Influencé par la couverture pour le moins déroutante de Ténèbre, Tanguy Leclerc s’est plongé dans cette ambitieuse aventure contemporaine sur la nature humaine. Un récit ébouriffant, teinté d’érotisme et de violence, qui révèle un auteur de talent.

Le mieux est l’ennemi du bien, voilà la première pensée qui m’est venue à l’esprit à la vue de l’illustration de Ténèbre, le premier roman de Paul Kawczak, édité chez J’ai lu. Car une fois n’est pas coutume, c’est à une couverture ratée que cette chronique est consacrée ce mois-ci. Non que ce fut un choix délibéré dès le départ – j’ai trop de respect pour la chose littéraire pour me laisser aller sciemment au dénigrement – mais l’image proposée est un tel enchevêtrement d’éléments biscornus qu’elle en devient captivante.

TénèbrePour nous allécher, l’éditeur a imaginé un mille-feuilles où se superposent pas moins de cinq couches d’informations : la reproduction habilement découpée d’une carte géographique plantée au-dessus de ce que l’on devine être une forêt vierge ; un fleuve grossièrement maquillé en serpent qui ondule à travers la jungle et sur lequel navigue une embarcation maladroitement posée là sans aucun respect pour l’échelle du dessin ; le tout surplombé d’un titre apposé en diagonale et écrit avec une typo en volume…

Une plongée au cœur des affres de la colonisation.

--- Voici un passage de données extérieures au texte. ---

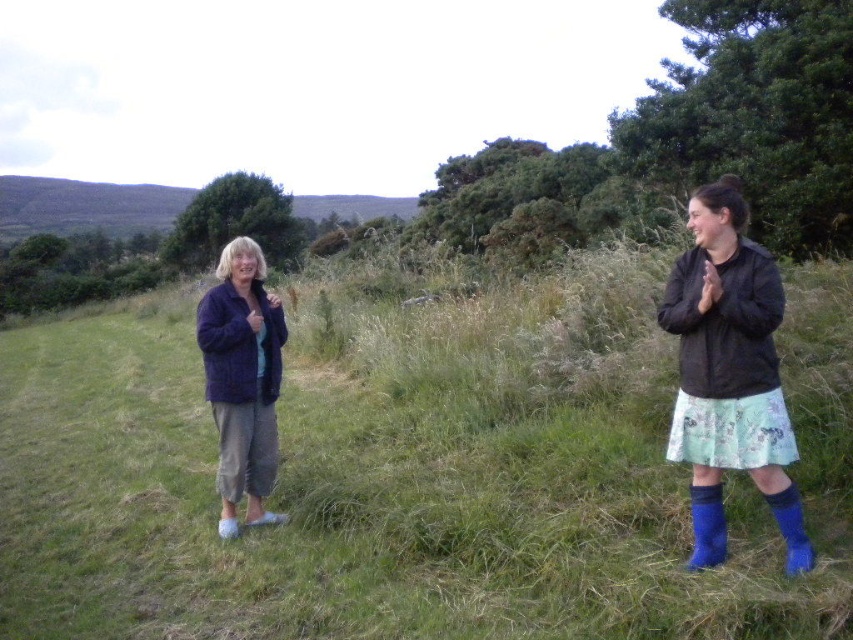 Does green grassy at center appear on the left side of floral skirt at right?

Correct, you'll find green grassy at center to the left of floral skirt at right.

Is green grassy at center shorter than floral skirt at right?

In fact, green grassy at center may be taller than floral skirt at right.

The image size is (853, 640). I want to click on green grassy at center, so click(413, 470).

Identify the location of green grassy at center. This screenshot has width=853, height=640. (413, 470).

This screenshot has height=640, width=853. What do you see at coordinates (413, 470) in the screenshot?
I see `green grassy at center` at bounding box center [413, 470].

Looking at this image, who is taller, green grassy at center or dark blue fleece jacket at left?

green grassy at center

This screenshot has height=640, width=853. Identify the location of green grassy at center. pos(413,470).

Is floral skirt at right bigger than dark blue fleece jacket at left?

Yes, floral skirt at right is bigger than dark blue fleece jacket at left.

Locate an element on the screen. This screenshot has width=853, height=640. floral skirt at right is located at coordinates (729, 372). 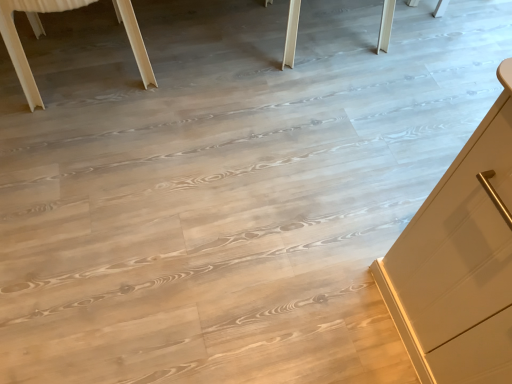 This screenshot has height=384, width=512. What do you see at coordinates (35, 34) in the screenshot? I see `light wood table at upper left` at bounding box center [35, 34].

At what (x,y) coordinates should I click in order to perform the action: click on light wood table at upper left. Please return your answer as a coordinate pair (x, y). The image size is (512, 384). Looking at the image, I should click on (35, 34).

The image size is (512, 384). Find the location of `natural wood table at upper center`. natural wood table at upper center is located at coordinates (35, 34).

Image resolution: width=512 pixels, height=384 pixels. What do you see at coordinates (35, 34) in the screenshot?
I see `natural wood table at upper center` at bounding box center [35, 34].

Image resolution: width=512 pixels, height=384 pixels. Find the location of `light wood table at upper left`. light wood table at upper left is located at coordinates (35, 34).

Considering the relative positions of natural wood table at upper center and light wood table at upper left in the image provided, is natural wood table at upper center to the left or to the right of light wood table at upper left?

From the image, it's evident that natural wood table at upper center is to the right of light wood table at upper left.

Between natural wood table at upper center and light wood table at upper left, which one is positioned behind?

natural wood table at upper center is further from the camera.

Considering the positions of point (146, 59) and point (128, 3), is point (146, 59) closer or farther from the camera than point (128, 3)?

Point (146, 59) is farther from the camera than point (128, 3).

From the image's perspective, is natural wood table at upper center over light wood table at upper left?

Correct, natural wood table at upper center appears higher than light wood table at upper left in the image.

From a real-world perspective, is natural wood table at upper center under light wood table at upper left?

Yes.

Which of these two, natural wood table at upper center or light wood table at upper left, is wider?

natural wood table at upper center is wider.

Considering the sizes of natural wood table at upper center and light wood table at upper left in the image, is natural wood table at upper center taller or shorter than light wood table at upper left?

natural wood table at upper center is shorter than light wood table at upper left.

Between natural wood table at upper center and light wood table at upper left, which one has larger size?

With larger size is natural wood table at upper center.

Choose the correct answer: Is natural wood table at upper center inside light wood table at upper left or outside it?

natural wood table at upper center exists outside the volume of light wood table at upper left.

Is natural wood table at upper center not close to light wood table at upper left?

natural wood table at upper center is near light wood table at upper left, not far away.

Is natural wood table at upper center oriented away from light wood table at upper left?

Yes, natural wood table at upper center is facing away from light wood table at upper left.

How many degrees apart are the facing directions of natural wood table at upper center and light wood table at upper left?

The facing directions of natural wood table at upper center and light wood table at upper left are 177 degrees apart.

In order to click on furniture that appears below the natural wood table at upper center (from the image's perspective) in this screenshot , I will do `click(35, 34)`.

Is light wood table at upper left at the right side of natural wood table at upper center?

Avouons-le, la gâterie se révèle pour le moins indigeste. À tel point que l’on est en droit de se demander quelle mouche a piqué l’auteur de cette création. À vouloir trop en faire, il ampute l’image de ce qui, en temps normal, en ferait son principal atout : sa puissance évocatrice. La seule vertu de la couverture de Ténèbre réside dans le fait qu’elle plante clairement le décor. Ce que  propose Paul Kawczak, c’est un récit d’aventures. Et prometteur, par dessus le marché : en 1890, désireux de mettre un terme aux chicanes frontalières qui opposent les grands pays colonisateurs en Afrique Équatoriale, le roi des Belges Léopold II confie à un jeune géomètre, Pierre Claes, la mission de matérialiser, à même les terres sauvages, le tracé exact de ce que l’Europe nomme alors le “progrès” : la frontière nord du Congo.

Claes embarque à bord d’un streamer, le Fleur de Bruges, en compagnie de travailleurs bantous et de Xi Xiao, personnage singulier qui fait office d’intendant. Un ancien bourreau passé maître dans la découpe humaine, capable de dépouiller un homme de la plupart de ses organes tout en le maintenant en vie, et qui a pris l’habitude de tatouer sur le corps le tracé du dessin complexe selon lequel il incise la chair. Se tisse entre les deux hommes une curieuse relation, une forme d’attraction vers un avenir de perdition, laquelle attraction se qualifie d’amoureuse, et dont l’accomplissement ne serait ni plus ni moins qu’une mort programmée concomitante, par dépeçage.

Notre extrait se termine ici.